Paying down debts summarised

Ask yourself:

  • On which debt am I paying the greatest interest rate? That’s the one you should pay off first and as quickly as you can; you can find the rate you’re paying on your statement or by requesting this information directly from the bank / lending supplier.
  • What’s the maximum amount per week I can commit to pay this off? Remember, that the interest is charged to your debt on daily basis so you should put any extra cash into paying this off.
  • What can I cut out to free up extra expenses that will be able to be out towards this debt?

Paying down other debts leaves more capacity for borrowing

 

Trimming the fat

There are countless ways to slash your expenses and speed up your savings. If you are focused on your savings goals, you can use these tips to really make a difference to your borrowing power. Many of these changes only need to be temporary whilst you are on your savings journey, some short-term pain can lead to some long-term gain!

Pick and choose as many from the super savers below:

  • Use public transport and avoid the high car running costs of petrol, maintenance and insurance. Best of all, no parking fees or hassles!
  • Stop paying gym fees and take exercise into your hands. Make use of local walking, running and cycling paths. Ask your friends if they would like to work out with you and in rainy weather, find some YouTube workout clips that suit you for an indoor session.
  • Move back home. This may not be an option for everyone, but if you can move in with your family for a short period to save money, it’s highly likely to be worthwhile from a savings perspective.
  • Share your home with others or move into a flat-share. Letting out rooms in your house or moving in with others is a great way to lower your rent and living expenses. Again, this may not be an option for everyone especially families.
  • Shop around on your electricity and gas. Find the best deal on the Australian Government's Energy Made Easy website.
  • Say goodbye to your subscriptions. Monthly subscriptions come in all varieties: TV, online newspapers, food plans. Getting rid of them may cause you some heartache, but in the short term it could save some valuable cash.

 

Savings apps and plans

There’s no shortage of online savings calculators, apps and plans to help you build your borrowing power. Moneysmart is an independent source of information and a great place to get started. Try their Savings Goals Calculator and Budget Planner.

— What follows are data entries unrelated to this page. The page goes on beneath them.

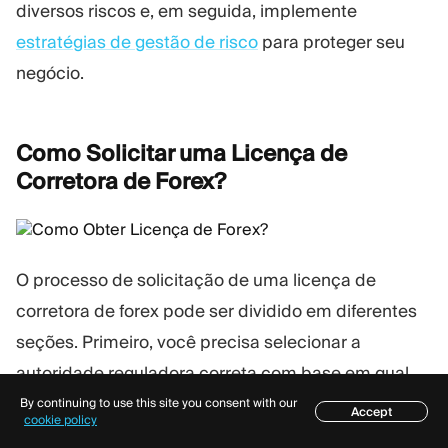
diversos riscos e, em seguida, implemente
estratégias de gestão de risco
para proteger seu
negócio.
Como Solicitar uma Licença de
Corretora de
Forex?
O processo de solicitação de uma licença de
corretora de forex pode ser dividido em diferentes
seções. Primeiro, você precisa selecionar a
autoridade reguladora correta com base em qual
autoridade se adapta melhor ao seu negócio e ao
By continuing to use this site you consent with our
Accept
Índice
cookie policy
seu mercado-alvo. Em seguida, é necessário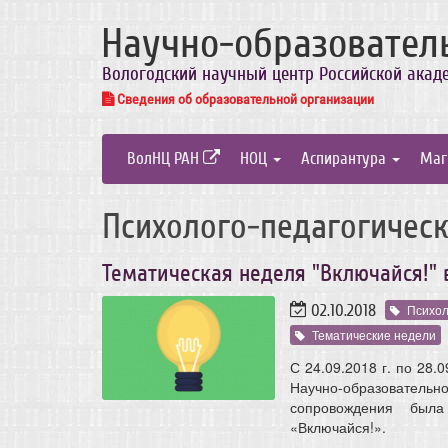
Научно-образовател
Вологодский научный центр Российской акад
Сведения об образовательной организации
ВолНЦ РАН
НОЦ
Аспирантура
Маг
Психолого-педагогическ
Тематическая неделя "Включайся!" 
02.10.2018
Психол
Тематические недели
С 24.09.2018 г. по 28
Научно-образовател
сопровождения была
«Включайся!».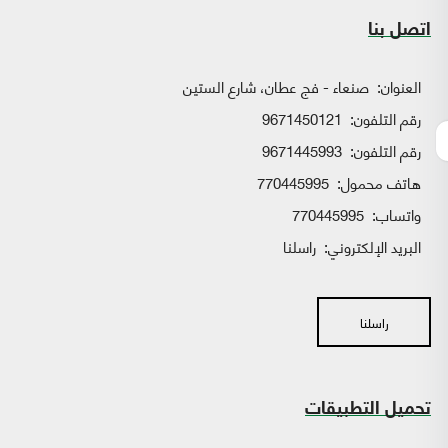
اتصل بنا
العنوان:
صنعاء - فج عطان، شارع الستين
رقم التلفون:
9671450121
رقم التلفون:
9671445993
هاتف محمول:
770445995
واتساب:
770445995
البريد الإلكتروني:
راسلنا
راسلنا
تحميل التطبيقات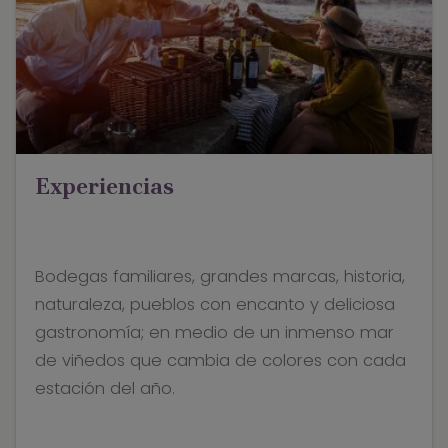
Experiencias
Bodegas familiares, grandes marcas, historia,
naturaleza, pueblos con encanto y deliciosa
gastronomía; en medio de un inmenso mar
de viñedos que cambia de colores con cada
estación del año.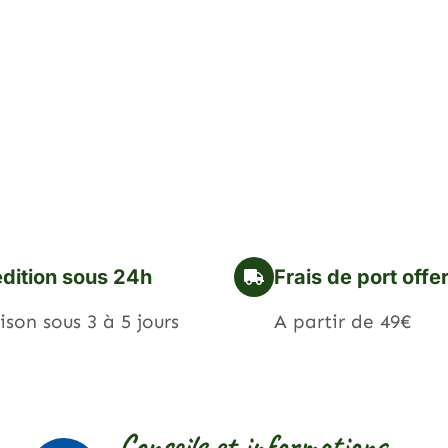
dition sous 24h
Frais de port offe
ison sous 3 à 5 jours
A partir de 49€
Conseils et informations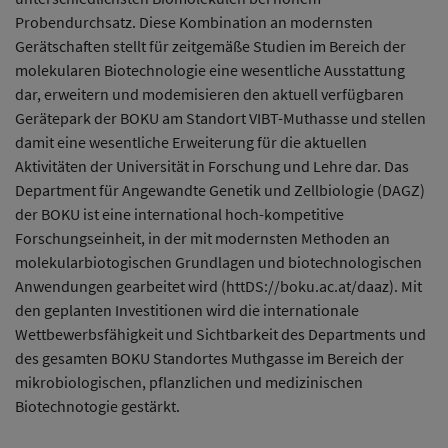
Probendurchsatz. Diese Kombination an modernsten
Gerätschaften stellt für zeitgemäße Studien im Bereich der
molekularen Biotechnologie eine wesentliche Ausstattung
dar, erweitern und modemisieren den aktuell verfügbaren
Gerätepark der BOKU am Standort VIBT-Muthasse und stellen
damit eine wesentliche Erweiterung für die aktuellen
Aktivitäten der Universität in Forschung und Lehre dar. Das
Department für Angewandte Genetik und Zellbiologie (DAGZ)
der BOKU ist eine international hoch-kompetitive
Forschungseinheit, in der mit modernsten Methoden an
molekularbiotogischen Grundlagen und biotechnologischen
Anwendungen gearbeitet wird (httDS://boku.ac.at/daaz). Mit
den geplanten Investitionen wird die internationale
Wettbewerbsfähigkeit und Sichtbarkeit des Departments und
des gesamten BOKU Standortes Muthgasse im Bereich der
mikrobiologischen, pflanzlichen und medizinischen
Biotechnotogie gestärkt.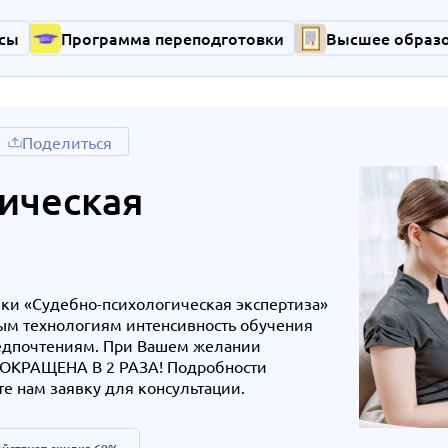
сы
Программа переподготовки
Высшее образ
Поделиться
ическая
ки «Судебно-психологическая экспертиза»
ным технологиям интенсивность обучения
редпочтениям. При Вашем желании
 СОКРАЩЕНА В 2 РАЗА! Подробности
те нам заявку для консультации.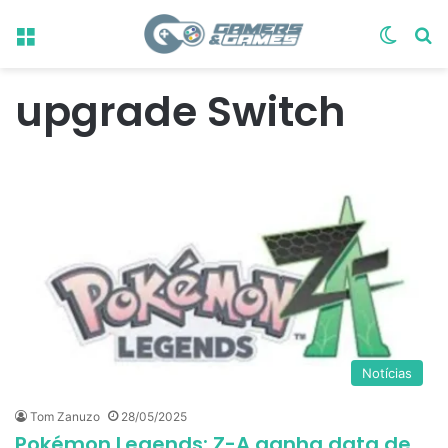
Menu
Switch
Pr
upgrade Switch
Notícias
Tom Zanuzo
28/05/2025
Pokémon Legends: Z-A ganha data de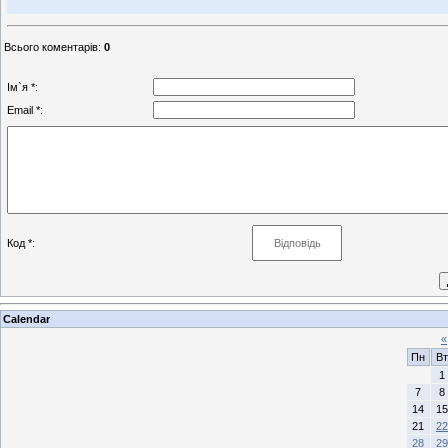
Всього коментарів
:
0
Ім`я *:
Email *:
Код *:
Calendar
«
Пн
Вт
1
7
8
14
15
21
22
28
29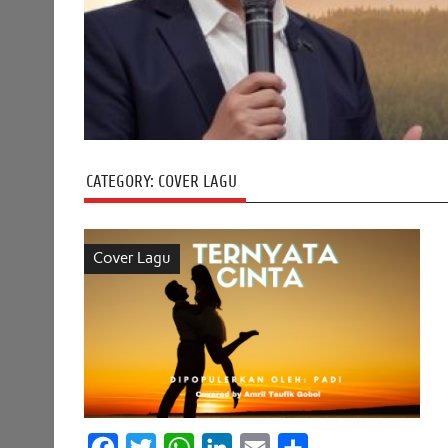
CATEGORY:
COVER LAGU
Cover Lagu
F
T
W
L
E
S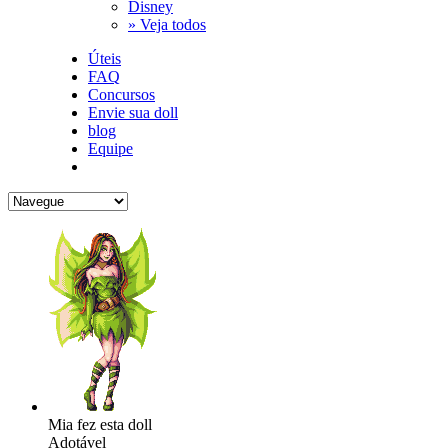
Disney
» Veja todos
Úteis
FAQ
Concursos
Envie sua doll
blog
Equipe
Mia fez esta doll
Adotável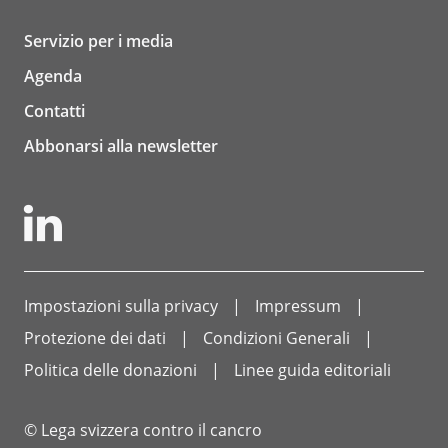
Servizio per i media
Agenda
Contatti
Abbonarsi alla newsletter
Impostazioni sulla privacy
Impressum
Protezione dei dati
Condizioni Generali
Politica delle donazioni
Linee guida editoriali
© Lega svizzera contro il cancro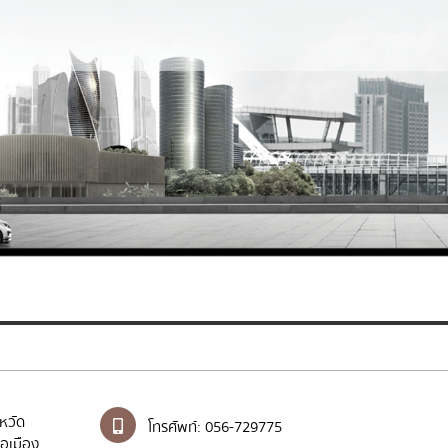
่งข้อความ
ล้างข้อมูล
หวัด
โทรศัพท์:
056-729775
ภอเมือง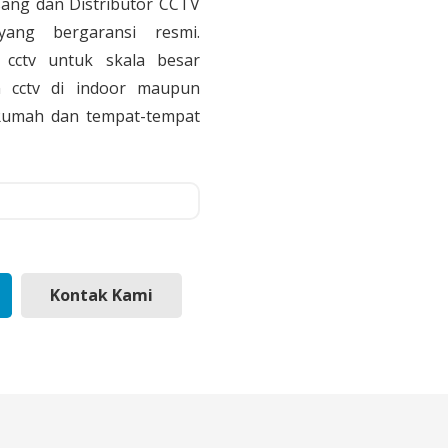
sang dan Distributor CCTV
yang bergaransi resmi.
cctv untuk skala besar
 cctv di indoor maupun
, Rumah dan tempat-tempat
Kontak Kami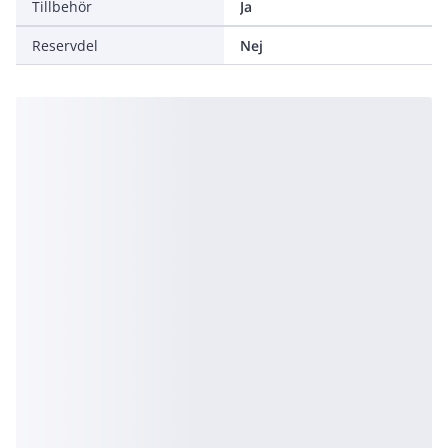
Tillbehör
Ja
Reservdel
Nej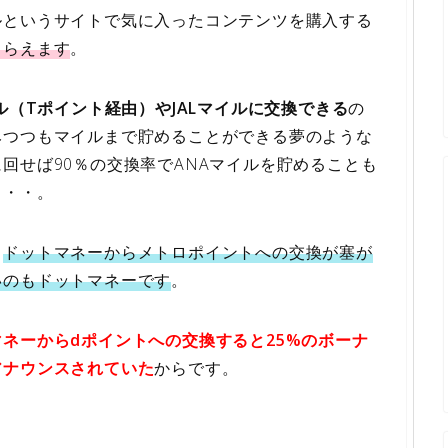
ルというサイトで気に入ったコンテンツを購入する
もらえます
。
ル（Tポイント経由）やJALマイルに交換できる
の
みつつもマイルまで貯めることができる夢のような
回せば90％の交換率でANAマイルを貯めることも
・・・。
、
ドットマネーからメトロポイントへの交換が塞が
いのもドットマネーです
。
マネーからdポイントへの交換すると25%のボーナ
アナウンスされていた
からです。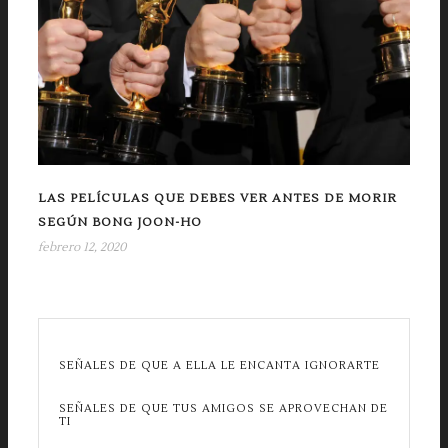
LAS PELÍCULAS QUE DEBES VER ANTES DE MORIR
SEGÚN BONG JOON-HO
febrero 12, 2020
SEÑALES DE QUE A ELLA LE ENCANTA IGNORARTE
SEÑALES DE QUE TUS AMIGOS SE APROVECHAN DE
TI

Apps-wise, there’s the Pocketbook Personal Finance Expense Tracker, which helps you track and sort most of your transactions and TrackMySPEND by the Australian Securities and Investments Commission, a free app recommended for people who struggle with budgeting. There’s also MoneyBrilliant, which connects your finances through your bank accounts, credit cards, loans and even superannuation, and Spendee, which features Shared wallets for couples, families or roommates with shared expenses and easy to follow graphics that track your account balances.

You may also want to try following the advice of Scott Pape, also known as the Barefoot Investor, whose books are available in public libraries. Online, check out tips at MrMoneyMoustache and if you like listening to podcasts, try the ABC’s The Pineapple Project.